Dataset excerpts Block Start

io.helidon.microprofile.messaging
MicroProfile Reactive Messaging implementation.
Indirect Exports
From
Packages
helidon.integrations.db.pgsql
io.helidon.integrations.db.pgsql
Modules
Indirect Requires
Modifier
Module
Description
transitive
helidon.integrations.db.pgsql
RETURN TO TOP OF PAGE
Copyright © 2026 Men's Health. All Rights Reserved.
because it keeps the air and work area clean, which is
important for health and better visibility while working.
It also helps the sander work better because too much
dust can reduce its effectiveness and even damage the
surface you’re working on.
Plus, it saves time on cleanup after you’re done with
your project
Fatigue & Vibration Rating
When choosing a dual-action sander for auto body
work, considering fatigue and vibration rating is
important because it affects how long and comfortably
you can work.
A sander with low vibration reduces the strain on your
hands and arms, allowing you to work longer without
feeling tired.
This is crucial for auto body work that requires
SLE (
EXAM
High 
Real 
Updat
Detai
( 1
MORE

Dataset excerpts Block End
Dataset excerpts Block Start

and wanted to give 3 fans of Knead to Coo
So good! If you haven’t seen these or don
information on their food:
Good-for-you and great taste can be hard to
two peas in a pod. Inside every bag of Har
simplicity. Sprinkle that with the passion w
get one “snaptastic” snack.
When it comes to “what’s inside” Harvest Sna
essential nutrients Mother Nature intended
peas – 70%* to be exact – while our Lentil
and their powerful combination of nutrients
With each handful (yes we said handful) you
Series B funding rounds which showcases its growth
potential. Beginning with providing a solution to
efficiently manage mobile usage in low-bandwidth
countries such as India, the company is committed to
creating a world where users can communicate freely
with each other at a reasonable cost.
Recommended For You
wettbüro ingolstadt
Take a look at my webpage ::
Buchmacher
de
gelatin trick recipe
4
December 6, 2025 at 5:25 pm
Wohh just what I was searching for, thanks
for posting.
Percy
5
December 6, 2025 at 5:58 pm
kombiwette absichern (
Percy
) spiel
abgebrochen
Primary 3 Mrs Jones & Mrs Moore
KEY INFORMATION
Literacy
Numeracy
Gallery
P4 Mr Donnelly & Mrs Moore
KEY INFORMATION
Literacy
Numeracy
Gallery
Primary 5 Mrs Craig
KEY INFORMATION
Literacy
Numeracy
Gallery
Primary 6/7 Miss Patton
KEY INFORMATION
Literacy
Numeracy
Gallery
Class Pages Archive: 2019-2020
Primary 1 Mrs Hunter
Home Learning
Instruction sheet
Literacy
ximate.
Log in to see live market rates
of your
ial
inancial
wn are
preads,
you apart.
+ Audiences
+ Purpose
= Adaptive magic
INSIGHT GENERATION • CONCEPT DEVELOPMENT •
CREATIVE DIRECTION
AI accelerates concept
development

Dataset excerpts Block End
Dataset excerpts Block Start

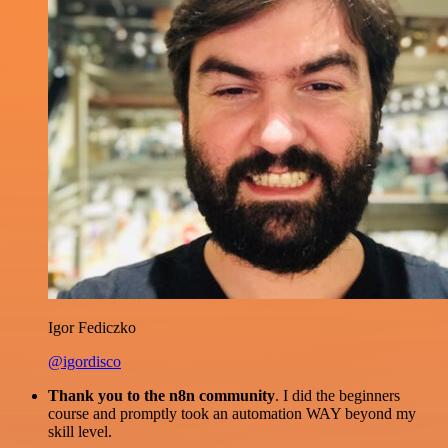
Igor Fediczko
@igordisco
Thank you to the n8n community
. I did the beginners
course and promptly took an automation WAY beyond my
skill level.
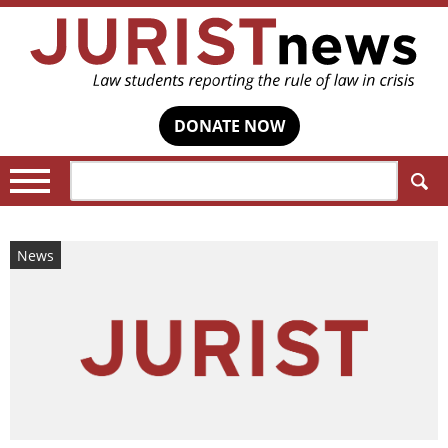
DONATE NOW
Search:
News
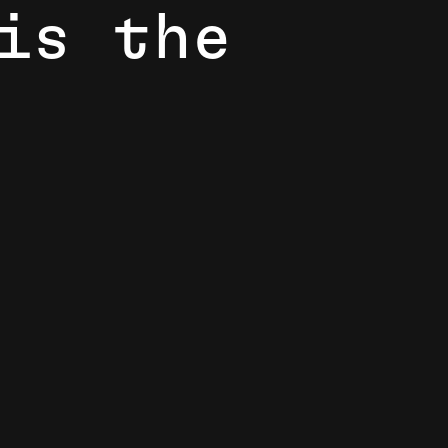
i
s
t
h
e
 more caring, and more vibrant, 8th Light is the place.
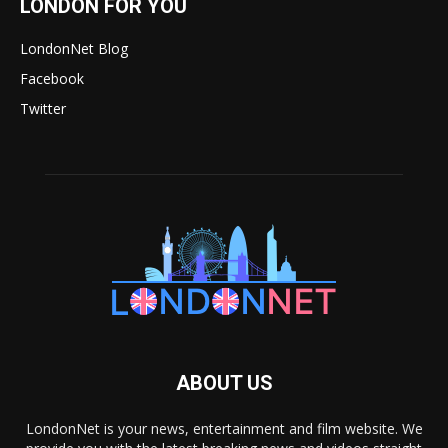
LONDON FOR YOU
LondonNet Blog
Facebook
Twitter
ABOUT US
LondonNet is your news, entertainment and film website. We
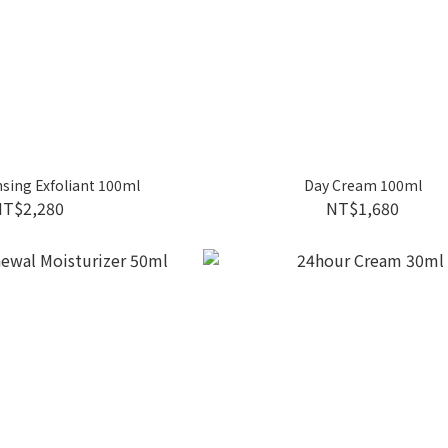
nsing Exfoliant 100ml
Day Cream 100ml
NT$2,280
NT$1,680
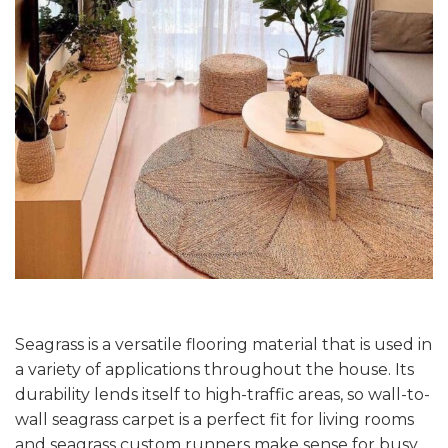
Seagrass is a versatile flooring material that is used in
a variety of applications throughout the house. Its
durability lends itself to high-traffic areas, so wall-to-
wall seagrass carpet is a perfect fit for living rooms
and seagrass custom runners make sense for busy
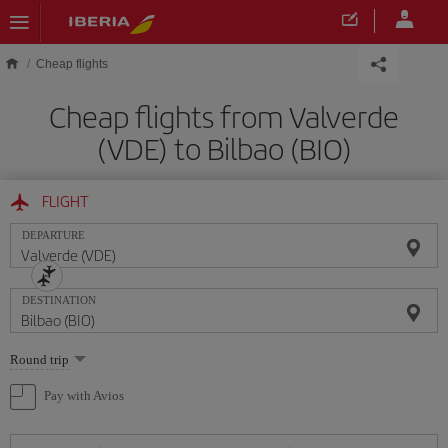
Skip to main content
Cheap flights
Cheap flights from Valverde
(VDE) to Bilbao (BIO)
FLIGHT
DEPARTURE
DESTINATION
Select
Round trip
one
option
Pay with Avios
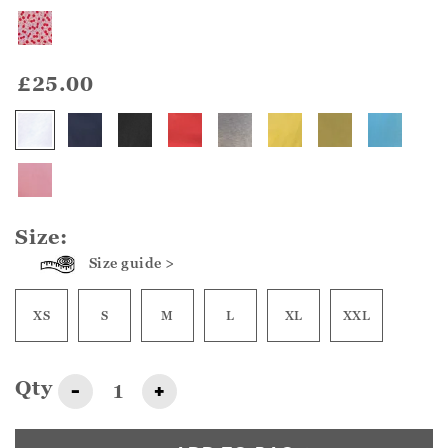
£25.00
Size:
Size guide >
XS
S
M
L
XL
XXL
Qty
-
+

Dataset excerpts Block End

#### How to complete this task
Lines above that contain the string "helidon" make up the answer.

#### Result for this exercise
io.helidon.microprofile.messaging
helidon.integrations.db.pgsql
io.helidon.integrations.db.pgsql
helidon.integrations.db.pgsql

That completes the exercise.